A trajetória da Barn, aliás, deixa Zaclis menos apreensivo em um ambiente taciturno como o atual, em que a liquidez para o venture capital está mais escassa e o agronegócio — uma das principais teses da gestora — enfrenta as dificuldades de um ajuste após o boom de preços provocado pela pandemia.
“O maior catálogo é nosso portfólio. Todas as startups estão saudáveis e são líderes no que se propõem a fazer. Nenhuma está nessa situação de precisar captar desesperadamente”, ressaltou o gestor, citando alguns dos destaques do portfólio da casa.
“Temos a Agrolend, um banco digital do agro. Os fundadores eram os caras mais preparados para fazer isso e acertamos muito. Nosso investimento se valorizou inúmeras vezes”, disse Zaclis.
Na tese agro da Barn, despontam investidas como Agrotoken, Grão Direto e Marco. Em greentechs, os principais nomes são Nextron, Ruedata e Circular Brain, uma startup brasileira que conecta fabricantes e prestadores de serviço para fazer reciclagem de eletrônicos e vem crescendo vertiginosamente.
Recentemente, a Barn concluiu a fase de aplicação de recursos de seu segundo fundo, um veículo que estreou em 2020 e investiu em 12 startups. Na avalição de Zaclis, é provável que os investidores comecem a ver o retorno dos investimentos a partir de 2025.

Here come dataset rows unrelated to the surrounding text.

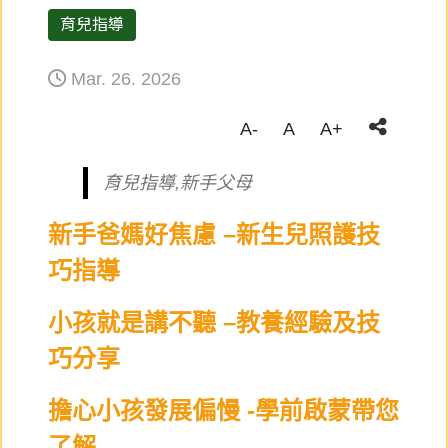
育兒指導
Mar. 26. 2026
A-
A
A+
育兒指導,新手父母
新手爸媽好焦慮 –新生兒照護技
巧指導
小孩就是講不聽 –教養經驗及技
巧分享
擔心小孩發展偏慢 -學前啟蒙帶您
了解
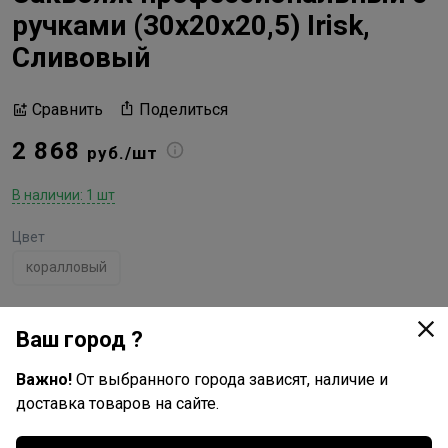
ручками (30х20х20,5) Irisk,
Сливовый
Поделиться
Сравнить
2 868
руб./шт
В наличии: 1 шт
Цвет
коралловый
Ваш город ?
Irisk
Все товары бренда
Важно!
От выбранного города зависят, наличие и
Китай - страна производства
доставка товаров на сайте.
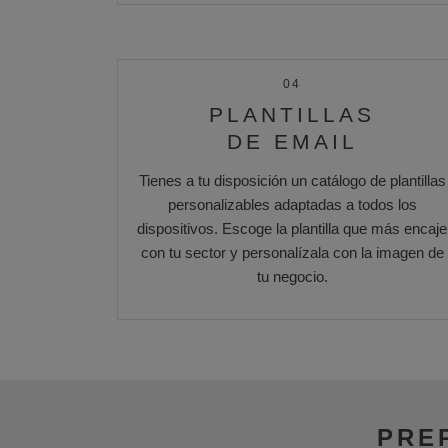
04
PLANTILLAS
DE EMAIL
Tienes a tu disposición un catálogo de plantillas
personalizables adaptadas a todos los
dispositivos. Escoge la plantilla que más encaje
con tu sector y personalízala con la imagen de
tu negocio.
PRE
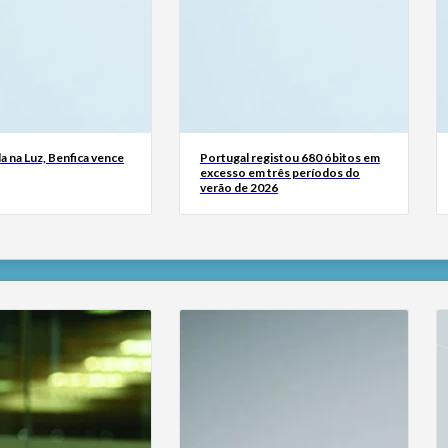
a na Luz, Benfica vence
Portugal registou 680 óbitos em
excesso em três períodos do
verão de 2026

“Acho que vamos ter uma liquidez legal no ano que vem. O ecossistema precisa dar retorno para o investidor. Se não, esse mercado encolhe”, ressaltou. Enquanto isso não ocorre, levantar capital para novos fundos fica mais árduo, especialmente num ambiente de juros altos e problemas fiscais no Brasil.

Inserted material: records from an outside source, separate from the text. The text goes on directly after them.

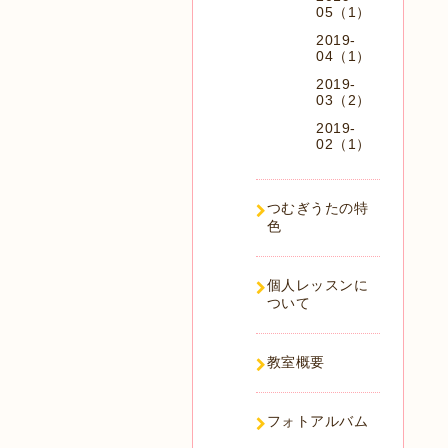
05（1）
2019-
04（1）
2019-
03（2）
2019-
02（1）
つむぎうたの特
色
個人レッスンに
ついて
教室概要
フォトアルバム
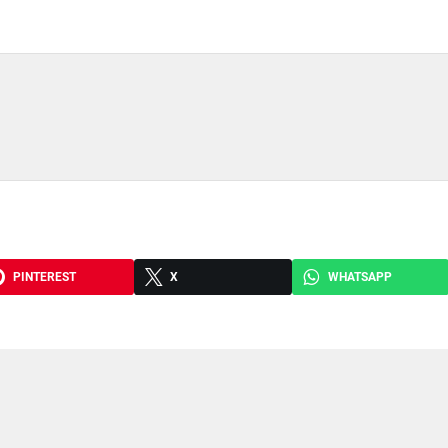
PINTEREST
X
WHATSAPP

Neste momento, a Barn trabalha na captação de seu terceiro fundo, um veículo que almeja chegar a US$ 100 milhões. As conversas com investidores — brasileiros e internacionais — ganharam tração neste ano. Entre os cotistas, estará a Fapesp, a principal agência de fomento à pesquisa do País.
Ao que tudo indica, a captação deve ocorrer ainda neste ano, trazendo grandes corporações do agro como limited partners. No agro, a gestora está de olho em teses de rastreabilidade, tecnologia para irrigação, genética, previsão climática, instrumentos financeiros, entre outros.

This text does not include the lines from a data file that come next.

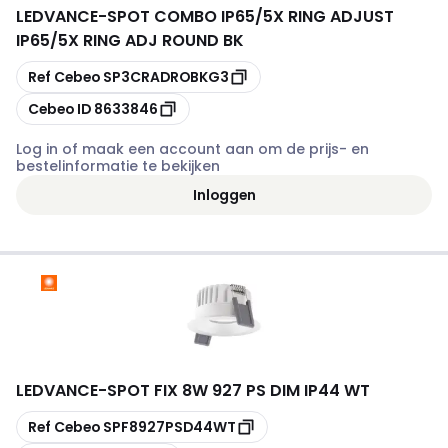
LEDVANCE
-
SPOT COMBO IP65/5X RING ADJUST
IP65/5X RING ADJ ROUND BK
Kopiëren
Ref Cebeo
SP3CRADROBKG3
Kopiëren
Cebeo ID
8633846
Log in of maak een account aan om de prijs- en
bestelinformatie te bekijken
Inloggen
LEDVANCE
-
SPOT FIX 8W 927 PS DIM IP44 WT
Kopiëren
Ref Cebeo
SPF8927PSD44WT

Com o fundo de maior porte, Zaclis terá bala para ampliar a aposta em negócios que vão bem, aplicando 50% dos recursos no follow-on de startups do portfólio que provaram o modelo. Com isso, a companhia pode ir além das rodadas de early-stage.
No Brasil, a melhor estratégia é poder acompanhar algumas rodadas de investimento e não apenas fazer um tipo de rodada, defendeu o fundador da Barn.
“Não temos a mesma estrutura e porte da indústria de venture capital dos Estados Unidos. Um fundo especializado em early stage, que não consegue acompanhar algumas rodadas de investimento, limita muito sua capacidade de gerar retornos”.